_WHAT IS REQUIRED_. Go over the lines below, and when one contains the word "Partecipanti", copy it.
=== DATA UNDER STUDY ===
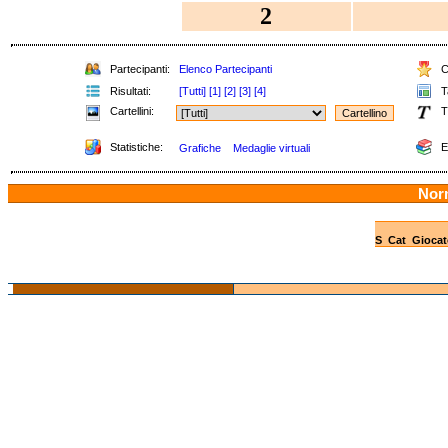
2
Partecipanti:
Elenco Partecipanti
Cl
Risultati:
[Tutti]
[1]
[2]
[3]
[4]
Ta
Cartellini:
T
Statistiche:
E
Grafiche
Medaglie virtuali
Nor
S
Cat
Giocat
===
_SOLUTION TO THE EXERCISE_.
Partecipanti:
Elenco Partecipanti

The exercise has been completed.